We felt like drawn out zombies by days end. We had never been caught off guard like this.
Our trip became a forced fast that totally clashed with our active life metabolism rate that reduced us by days end to
a feeble shuffling lifeless state but taught us a very good lesson about being prepared with emergency rations.
Walter and Cynthia marched to a different drummer as we did and that is just one of the reasons we were drawn
together…this is what we appreciate in a person.
Well, here we were with a brilliant electronic engineer just retired from one of the world’s foremost electronics
companies, Hewlett Packard.
Misfit Walter by virtue of his lifetime searching for new untried solutions and paths to never before thought of
innovations saw the world through different eyes than the rest of us.
Walter was always armed with his state of the art Hewlett Packard scientific calculator. In the early 1970s it was the
most advanced, that had more buttons, functions and gismos than your average nerd could possibly have dreamed
of.
In a far off technical transcendental state of mind Walter was in his own realm. He was like a hyperactive inquisitive
child exploring a new world that kept his mind humming in complex statistical equations.
Occasionally I got the feeling that Walter had slipped away in some kind of day-dream only to see him punching in
numbers on his Hewlett Packard computer and then proclaim that his engine was idling at 864 RPMs.

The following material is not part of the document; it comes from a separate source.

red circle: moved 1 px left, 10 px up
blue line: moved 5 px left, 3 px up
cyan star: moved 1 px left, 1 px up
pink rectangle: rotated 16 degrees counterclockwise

In disbelief I had to ask; “How could you have possibly come up with that figure?”
Then Walter would explain with an almost incredulous reply like; “how could you ever possibly question my precision
computations. To Walter the solution was always so absurdly simple.

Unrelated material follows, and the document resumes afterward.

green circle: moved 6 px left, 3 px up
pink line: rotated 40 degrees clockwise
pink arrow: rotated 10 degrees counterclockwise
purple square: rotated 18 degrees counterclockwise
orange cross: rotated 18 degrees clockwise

Then like he was explaining something to a small child for the tenth time he would give his abbreviated explanation.
“Just listen to the engine very carefully, you will easily observe a distinctive rhythm, one cylinder always makes a
little different noise than all of the rest. When you can hear that you can count that, it is so very simple with a four
cycle four cylinder engine, just multiply in the givens.”
Or out sailing Walter would drop a ball of paper off the bow of the boat and record the number of seconds that it
took to pass the stern of the vessel. Next after some click-click-click of his Hewlett Packard, we would be informed of
our speed through the water in nautical miles, statute miles and kilometers. These types of calculations were
continuously on-going in Walter’s pre-programmed digital brain.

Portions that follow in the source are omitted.